その他には JET プログラムなどがある。これは、世界最大規模の人的交流プロジェクト
の一つで、地域における国際交流活動や中学校・高等学校での語学指導などに参加し、帰
国後は日本理解の促進に貢献する役割を持つものである。
昨今では、地方自治体の国際交流活動は多様化し、
「交流から協力へ」と転換するような
厚みのある活動展開を見せる自治体も多数存在し、地域の様々なノウハウ・技術を利用し
た国際協力が進んでいる。
「内なる国際化」としては、様々な人々が移住をするようになったため、外国人との共
生が重要な問題となっている。産業面では、労働者の確保などプラスの効果があるが、文
化面では、まだ差別などがあり、解決しなければならない点も多い。このようなことから
も地域レベルの国際化を推進するためには、行政が積極的に活動するだけでなく、民間国
際交流組織の活動も不可欠になっている。
・観光政策
国内や海外に向け観光振興として様々な取り組みがなされている。そこには観光が、そ
の国や地域に大きな利益をもたらすという背景がある。経済の活性化、魅力ある国や地域
の形成、それによる歴史と文化の再発見、国際相互理解の促進、そして生きがいなど多く
の意義が観光の中には含まれている。それ故、観光振興に国や自治体は力を注いでいるの
である。中でも観光政策として、「魅力ある地域づくり」は重要である。
前提として言えることは、地域の連携を強め、住民が誇りなど、アイデンティティを持
って生活していくための基盤を造り、地域活性化に務めなければならない。
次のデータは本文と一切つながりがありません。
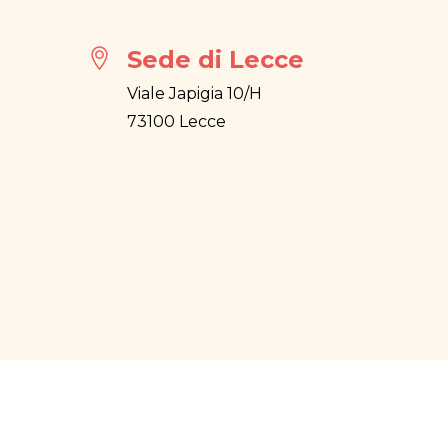
Sede di Lecce
Viale Japigia 10/H
73100 Lecce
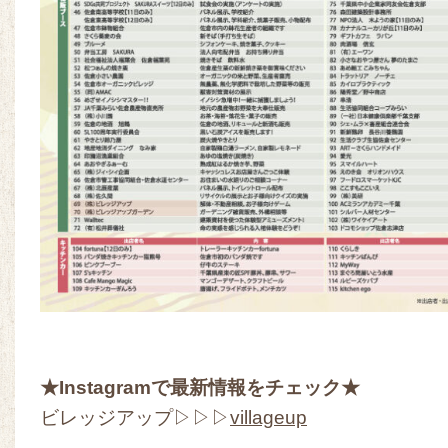
★Instagramで最新情報をチェック★
ビレッジアップ▷▷▷
villageup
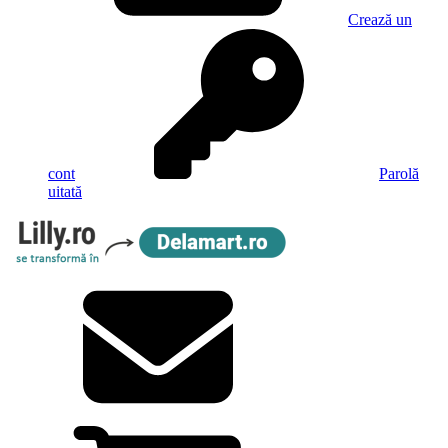
Crează un
cont
Parolă
uitată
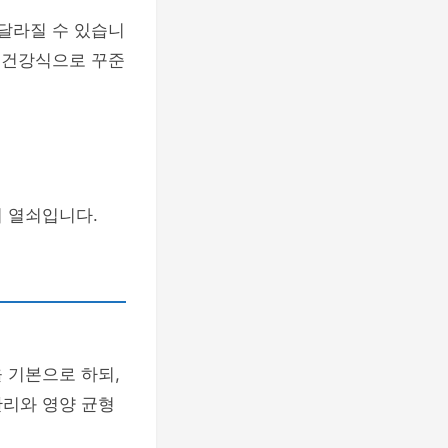
 달라질 수 있습니
 건강식으로 꾸준
 열쇠입니다.
 기본으로 하되,
관리와 영양 균형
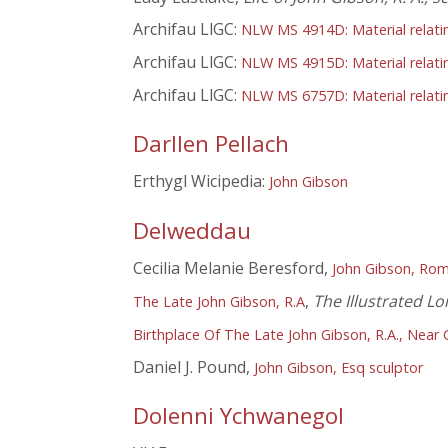
Archifau LlGC:
NLW MS 4914D: Material relati
Archifau LlGC:
NLW MS 4915D: Material relati
Archifau LlGC:
NLW MS 6757D: Material relatin
Darllen Pellach
Erthygl Wicipedia:
John Gibson
Delweddau
Cecilia Melanie Beresford,
John Gibson, Ro
,
The Illustrated 
The Late John Gibson, R.A
Birthplace Of The Late John Gibson, R.A., Nea
Daniel J. Pound,
John Gibson, Esq sculptor
Dolenni Ychwanegol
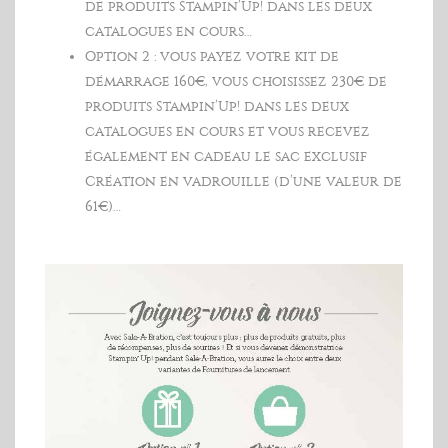
de produits Stampin’Up! dans les deux
catalogues en cours…
Option 2 : vous payez votre kit de
démarrage 160€, vous choisissez 230€ de
produits Stampin’Up! dans les deux
catalogues en cours et vous recevez
également en cadeau le sac exclusif
Création en vadrouille (d’une valeur de
61€)…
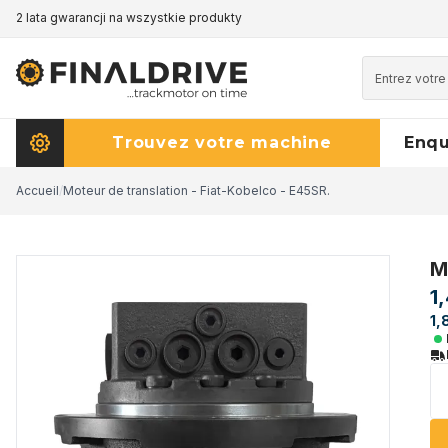
2 lata gwarancji na wszystkie produkty
Trouvez votre machine
Enq
Accueil
/
Moteur de translation - Fiat-Kobelco - E45SR.
M
1
1,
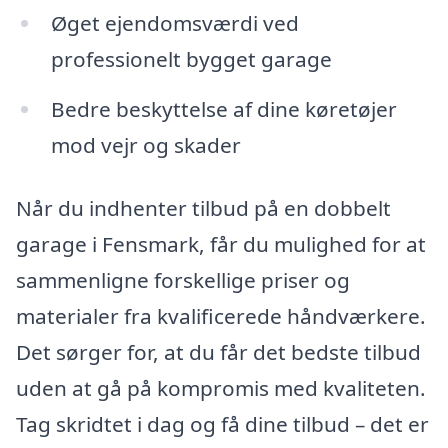
Øget ejendomsværdi ved
professionelt bygget garage
Bedre beskyttelse af dine køretøjer
mod vejr og skader
Når du indhenter tilbud på en dobbelt
garage i Fensmark, får du mulighed for at
sammenligne forskellige priser og
materialer fra kvalificerede håndværkere.
Det sørger for, at du får det bedste tilbud
uden at gå på kompromis med kvaliteten.
Tag skridtet i dag og få dine tilbud – det er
さらに、地域
の置かれている状況を把握し、経済への危機感を持つことが大切である。そして、マスツ
ーリズムから脱却しなければならない。大衆化された観光は、観光地文化を悪変させ、地
元事業者の疲弊も問題となっている。また、それに伴う自然破壊や旅行者の規律が失われ
る結果をも引き起こし、ますます「魅力ある地域づくり」の必要性は重視されている。
例えば「魅力ある地域づくり」としてあげるならば、フィルムコミッションという映画
やドラマのロケーション撮影を誘致する機関を組織することにより、観光客の増加に伴う
経済効果、情報発信ルートの増大、映像制作に関わることで、地域文化の創造や向上も期
待される。また、産業観光という形態も増えている。これは歴史的、文化的価値の高い産
業遺産や工場などを観光資源として位置づけ、それらを介してものづくりの個々に触れ、
人的交流を促進することが可能である。さらに、エコツーリズムがあげられる。これは、
旅行者に魅力的な地域資源との触合いの機会が永続的に提供され、地域の暮らしが安定し、
資源が守られていくことを目的とされ、環境保全・観光振興・地域振興という効果が望め
る。これら様々な手法を使い、
「魅力ある地域づくり」を目指さなければならない。